Otobüs durağına vardığımda, beklemekten hiç haz edilmeyen dakikaları, bir girdap derinliğinde hissediyorum. “Hadiii, gel artık nerede kaldı bu otobüs” serzenişlerimi birden, içimde isimsiz hükümler sahibi, tüm otobüslere armağan ediyorum. Ne kadar sabırsızmışım bugüne kadar hiç bilmezdim. Sonra aniden küçükken dünyayı değiştirme planları yaptığım hayallerim aklıma geliyor. Artistik yaparak beylik laflar ettiğim hayaller. Fazla masum ve çocuksu güzellikler taşıyan hayaller. “Öhö öhö”. Yan tarafımda oturan ve benim gibi otobüs bekleyen Gandhi dikkatimi çekmeyi başarıyor. Daha ben kendisine dönüp selamımı vermeden, sözleriyle kafamın üstüne şamarı yapıştırıyor; “dünyayı değiştirmek istiyorsan önce kendinden başla” diyor. “Peki” diyorum. ‘Daha bir yere yetişirken paltosunu bile almayı unutan bir adam nasıl dünyayı kurtarır’ düşüncesinden, aklımı yitiriyorum.
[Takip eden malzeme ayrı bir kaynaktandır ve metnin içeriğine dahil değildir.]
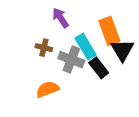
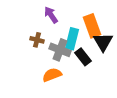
cyan rectangle: (86, 46) -> (72, 39), turned 45
orange semicircle: (47, 89) -> (52, 75), moved

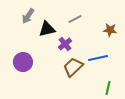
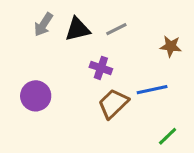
black triangle: (47, 29) -> (78, 29), moved
purple cross: (65, 44) -> (101, 68), turned -32
green line: (108, 88) -> (168, 136), turned 32

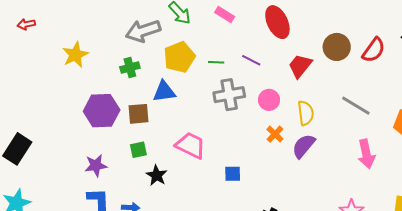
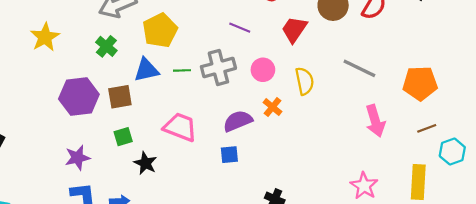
green line: (216, 62) -> (182, 70), moved
green cross: (130, 67) -> (106, 46), turned -30
purple semicircle: (304, 146) -> (238, 121), moved, turned 32

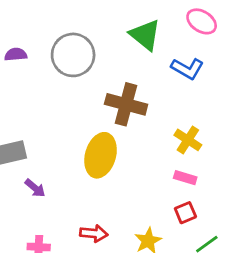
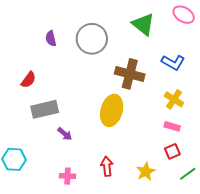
purple semicircle: (16, 54) -> (51, 38), turned -98
blue L-shape: (187, 69) -> (173, 62), moved
red arrow: (94, 233) -> (107, 166), turned -102

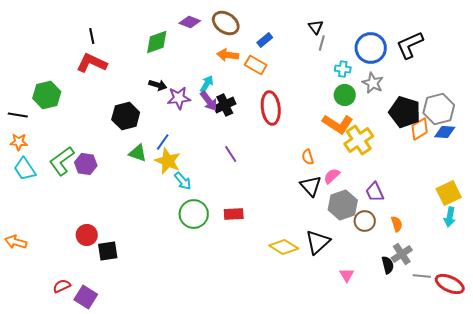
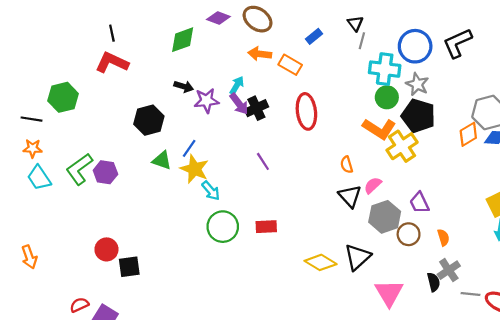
blue rectangle: (265, 40) -> (314, 36), moved
cyan cross: (343, 69) -> (385, 69), size x1.8
black pentagon: (405, 112) -> (418, 116), moved
orange arrow: (16, 242) -> (29, 257), turned -125
pink triangle: (347, 275) -> (389, 293), size x1.8

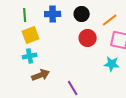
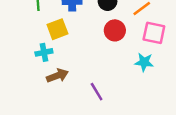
yellow square: (31, 35) -> (57, 29), moved

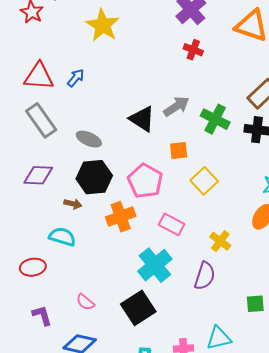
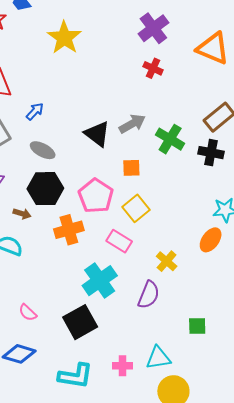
blue arrow: (76, 78) -> (35, 111), moved
yellow square: (204, 181) -> (136, 208), moved

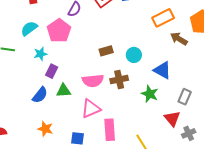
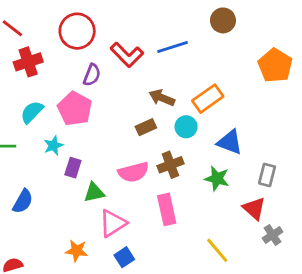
orange rectangle: (163, 18) -> (208, 99), moved
brown arrow: (179, 39) -> (162, 98), moved
blue semicircle: (40, 95) -> (23, 201), moved
pink triangle: (91, 109) -> (113, 223), moved
pink rectangle: (110, 130) -> (167, 209), moved
gray cross: (189, 133) -> (273, 235), moved
blue square: (78, 138) -> (124, 257), turned -32

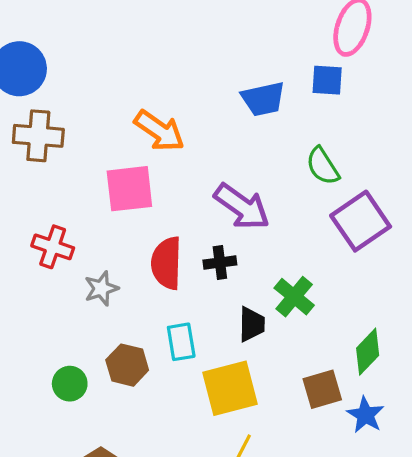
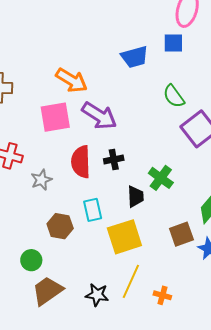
purple arrow: (242, 207) -> (99, 116), moved
green circle: (70, 384) -> (31, 260), moved

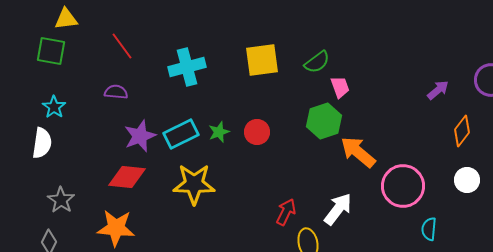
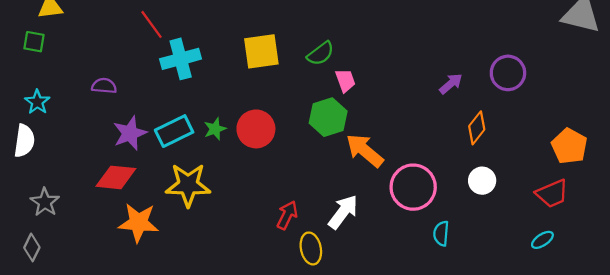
red line: (122, 46) -> (151, 24), moved
green square: (51, 51) -> (34, 42), size x0.7
red circle: (257, 132) -> (256, 129), size x1.4
orange star: (116, 228) -> (139, 223), moved

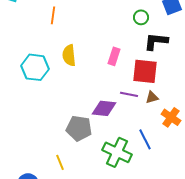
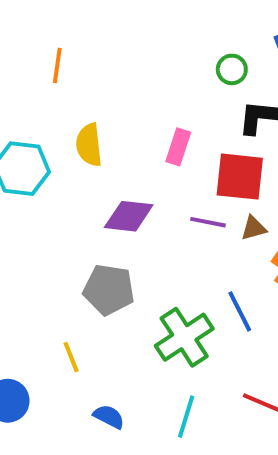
purple diamond: (104, 108) -> (129, 216), moved
green cross: (117, 152) -> (184, 337), turned 32

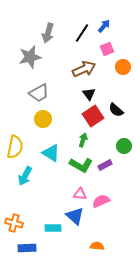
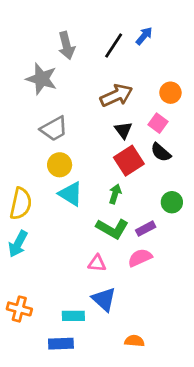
gray arrow: (48, 33) -> (66, 46), turned -30
pink square: (107, 49) -> (158, 123), moved, turned -32
gray star: (30, 57) -> (42, 79), turned 30
cyan triangle: (51, 153) -> (71, 194), moved
cyan arrow: (25, 176) -> (18, 244), moved
pink triangle: (80, 194) -> (97, 263), moved
pink semicircle: (101, 201) -> (140, 258), moved
blue rectangle: (27, 248) -> (61, 344), moved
Bilirsiniz kahramanlar birilerini kurtarmaya gitmeden önce pelerin takarlar ama ben paltomu bile unutabiliyorum. Derinden gelen kuvvetli bir kahkaha atıyorum. Tamam paltomu unutmuş olabilirim ama az çok kendimi değiştirmeyi başarabildim. Her ne kadar büyüsem de öğrendiğim ilk şey bu oluyor; ‘onca yıl dünyayı değiştirme planları yaparken değiştirebildiğim tek şey kendim olmuşum’, fark edince Gandhi’ye bir şamar atmak istiyorum. -Bakın bunu bilebiliyorum mesela. İkinci öğrenmem gereken bir konu daha var. Bunca yükümlülüğün ve sıkıntının altından kalkabilecek miyim? İşte bunu bilmiyorum. Neyse ki imdadıma avuçlarında su taşıyan gözleri umut dolu sokak çocukları yetişiyor; “abi su alır mısın?” Bir an, o avuçların içindeki derin okyanuslara dalıyorum. Biyoloji dersinde görmüş olduğum deniz hayvanlarını ziyarete gidiyorum. İlk rastladığım kabile, ıstakoz kabilesi oluyor. Sanki beni bekliyorlarmış gibi hemen buyur ediyorlar. Başlarındaki şefleri beni yanına çağırıyor ve bağdaş kurup oturuyorum;
Bak evlat bu gördüğün makas gibi keskin ellerimi ve bu sert kabuklarımı görüyorsun değil mi? Bizim bu sert kabuklarımızın altında yumuşacık bir bedenimiz vardır. Bu bedenimiz zamanla büyür büyür ve bu sert kabuğun içine sığmaz, o zaman bizler ne yaparız bilir misin? Düşmanlarımızdan gelecek tehlikelere karşı bir mağaraya sığınır ve orada bu sert kabuklarımızı atıp yeniden kendimize daha büyük bir kabuk inşa ederiz ve bu durum sürekli olarak tekrar eder ve biz büyürüz. İşte hayattaki dertler, sıkıntılar, stresler, sorunlar da bu kabuk gibidir. Eğer ki büyüme zamanın gelmişse, yani dertler, sıkıntılar, stresler kapını çalmışsa, artık kabına sığmamaya başlarsın. O zaman kabuklarını kırman gerekir. O kabuğunu kırabilirsen, büyüdüğün ve olgunlaştığın anlaşılır. Eğer o kabukları kırmayıp ta kendi içine hapsolursan asla büyüyemezsin ve sorumluluklar ile karşılaştığında strese kapılır hemen pes edersin.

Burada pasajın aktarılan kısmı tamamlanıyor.